>>>>

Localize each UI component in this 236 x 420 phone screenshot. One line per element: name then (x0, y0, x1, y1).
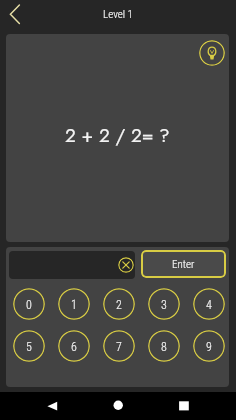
button[interactable]: 4 (193, 288, 225, 320)
button[interactable]: 2 (103, 288, 135, 320)
button[interactable]: Recent apps (166, 392, 203, 420)
staticText: 2 + 2 / 2= ? (65, 122, 170, 149)
staticText: 3 (161, 298, 167, 312)
button[interactable]: Hint (199, 40, 225, 66)
staticText: 5 (26, 340, 32, 354)
button[interactable]: Home (100, 392, 137, 420)
staticText: 0 (26, 298, 32, 312)
button[interactable]: Back (34, 392, 71, 420)
button[interactable]: 0 (13, 288, 45, 320)
button[interactable]: 1 (58, 288, 90, 320)
staticText: 8 (161, 340, 167, 354)
button[interactable]: 5 (13, 330, 45, 362)
staticText: Enter (172, 258, 195, 271)
staticText: Level 1 (0, 8, 236, 21)
staticText: 9 (206, 340, 212, 354)
button[interactable]: Back (3, 1, 29, 27)
button[interactable]: Clear (118, 257, 134, 273)
staticText: 6 (71, 340, 77, 354)
button[interactable]: 9 (193, 330, 225, 362)
button[interactable]: 3 (148, 288, 180, 320)
button[interactable]: 8 (148, 330, 180, 362)
button[interactable]: 7 (103, 330, 135, 362)
staticText: 1 (71, 298, 77, 312)
button[interactable]: Enter (141, 250, 226, 278)
button[interactable] (9, 251, 135, 279)
button[interactable]: 6 (58, 330, 90, 362)
staticText: 4 (206, 298, 212, 312)
staticText: 2 (116, 298, 122, 312)
staticText: 7 (116, 340, 122, 354)
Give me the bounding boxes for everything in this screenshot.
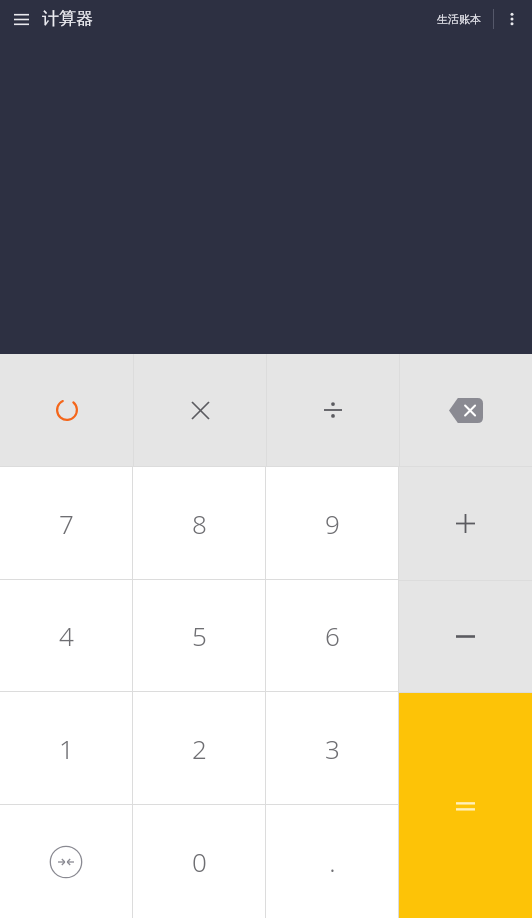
staticText: 7 — [59, 506, 74, 541]
button[interactable]: Divide — [267, 354, 399, 466]
staticText: 生活账本 — [437, 12, 481, 26]
button[interactable]: 2 — [133, 692, 265, 804]
staticText: 2 — [192, 731, 207, 766]
button[interactable]: Plus — [399, 467, 532, 580]
staticText: 4 — [59, 618, 74, 653]
staticText: 9 — [325, 506, 340, 541]
staticText: . — [329, 844, 336, 879]
staticText: 计算器 — [42, 8, 93, 29]
button[interactable]: 0 — [133, 805, 265, 918]
button[interactable]: 9 — [266, 467, 398, 579]
button[interactable]: Backspace — [400, 354, 532, 466]
staticText: 6 — [325, 618, 340, 653]
staticText: 1 — [59, 731, 74, 766]
button[interactable]: More options — [494, 1, 530, 37]
button[interactable]: 5 — [133, 580, 265, 691]
button[interactable]: 4 — [0, 580, 132, 691]
button[interactable]: Equals — [399, 693, 532, 918]
button[interactable]: 6 — [266, 580, 398, 691]
staticText: 8 — [192, 506, 207, 541]
button[interactable]: Menu — [4, 2, 38, 36]
button[interactable]: 7 — [0, 467, 132, 579]
button[interactable]: 1 — [0, 692, 132, 804]
staticText: 0 — [192, 844, 207, 879]
button[interactable]: Clear — [0, 354, 133, 466]
button[interactable]: Multiply — [134, 354, 266, 466]
button[interactable]: Swap — [0, 805, 132, 918]
button[interactable]: 8 — [133, 467, 265, 579]
button[interactable]: 3 — [266, 692, 398, 804]
button[interactable]: Minus — [399, 581, 532, 692]
staticText: 3 — [325, 731, 340, 766]
staticText: 5 — [192, 618, 207, 653]
button[interactable]: 生活账本 — [431, 6, 487, 32]
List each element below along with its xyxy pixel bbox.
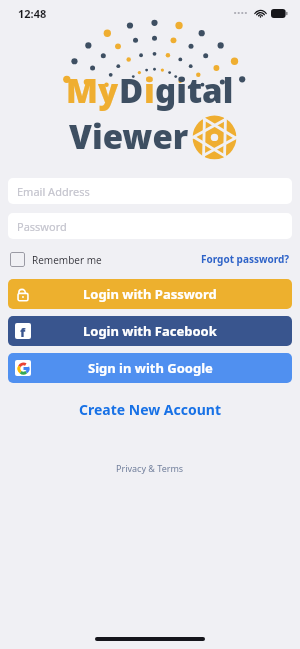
staticText: D [119,68,144,113]
button[interactable]: Remember me [10,252,102,267]
other: Login with Facebook [15,323,31,339]
button[interactable]: Login with password [8,279,292,309]
staticText: gital [155,68,234,113]
button[interactable]: Privacy & Terms [0,459,300,477]
staticText: Login with Facebook [83,322,217,340]
staticText: Email Address [17,184,90,199]
button[interactable]: Create New Account [0,396,300,423]
staticText: Create New Account [79,400,222,419]
staticText: Viewer [69,114,189,159]
button[interactable]: Sign in with Google [8,353,292,383]
button[interactable]: Forgot password? [201,252,290,266]
button[interactable]: Password [8,213,292,239]
staticText: Privacy & Terms [116,462,184,474]
staticText: Remember me [32,253,102,267]
other: Login with password [15,286,31,302]
other: Sign in with Google [15,360,31,376]
button[interactable]: Email Address [8,178,292,204]
staticText: Password [17,219,67,234]
staticText: Forgot password? [201,252,290,266]
staticText: i [144,68,155,113]
staticText: 12:48 [18,6,47,21]
button[interactable]: Login with Facebook [8,316,292,346]
staticText: f [20,323,26,339]
staticText: My [66,68,119,113]
staticText: Sign in with Google [88,359,213,377]
staticText: Login with Password [83,285,217,303]
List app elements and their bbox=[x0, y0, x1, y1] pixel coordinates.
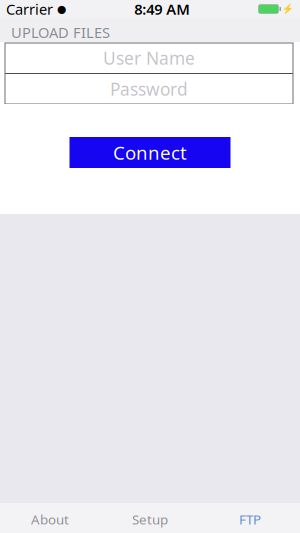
staticText: FTP bbox=[239, 510, 261, 528]
button[interactable]: About bbox=[0, 503, 100, 533]
staticText: Carrier bbox=[6, 0, 53, 19]
staticText: Password bbox=[110, 78, 188, 100]
button[interactable]: Setup bbox=[100, 503, 200, 533]
staticText: ⚡ bbox=[282, 4, 294, 14]
staticText: About bbox=[31, 510, 69, 528]
button[interactable]: Connect bbox=[70, 137, 230, 168]
staticText: Connect bbox=[113, 140, 187, 165]
staticText: UPLOAD FILES bbox=[11, 22, 110, 42]
staticText: 8:49 AM bbox=[134, 0, 190, 19]
staticText: ● bbox=[57, 3, 66, 15]
staticText: User Name bbox=[103, 46, 195, 70]
staticText: Setup bbox=[132, 510, 168, 528]
button[interactable]: FTP bbox=[200, 503, 300, 533]
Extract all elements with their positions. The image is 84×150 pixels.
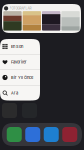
staticText: FOTOĞRAFLAR	[10, 6, 32, 10]
button[interactable]: Favoriler	[0, 54, 40, 70]
staticText: En Son	[11, 44, 23, 49]
button[interactable]: Messages	[24, 127, 42, 142]
staticText: Bir Yıl Önce	[11, 75, 33, 80]
button[interactable]: Phone	[5, 127, 24, 142]
button[interactable]: Bir Yıl Önce	[0, 70, 40, 85]
button[interactable]: Safari	[42, 127, 60, 142]
button[interactable]: Ara	[0, 86, 40, 100]
staticText: Favoriler	[11, 60, 27, 64]
button[interactable]: En Son	[0, 39, 40, 54]
button[interactable]: Music	[60, 127, 79, 142]
staticText: Ara	[11, 91, 18, 95]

<<<<

• Problem description: Could you write out verbatim only those lines that run from the line containing "Extract all elements" through the end of the listing above, both included, without the pictures?

• Exercise answer:
Extract all elements with their positions. The image is 84×150 pixels.
staticText: FOTOĞRAFLAR	[10, 6, 32, 10]
button[interactable]: Favoriler	[0, 54, 40, 70]
staticText: En Son	[11, 44, 23, 49]
button[interactable]: Messages	[24, 127, 42, 142]
staticText: Bir Yıl Önce	[11, 75, 33, 80]
button[interactable]: Phone	[5, 127, 24, 142]
button[interactable]: Bir Yıl Önce	[0, 70, 40, 85]
button[interactable]: Safari	[42, 127, 60, 142]
button[interactable]: Ara	[0, 86, 40, 100]
staticText: Favoriler	[11, 60, 27, 64]
button[interactable]: En Son	[0, 39, 40, 54]
button[interactable]: Music	[60, 127, 79, 142]
staticText: Ara	[11, 91, 18, 95]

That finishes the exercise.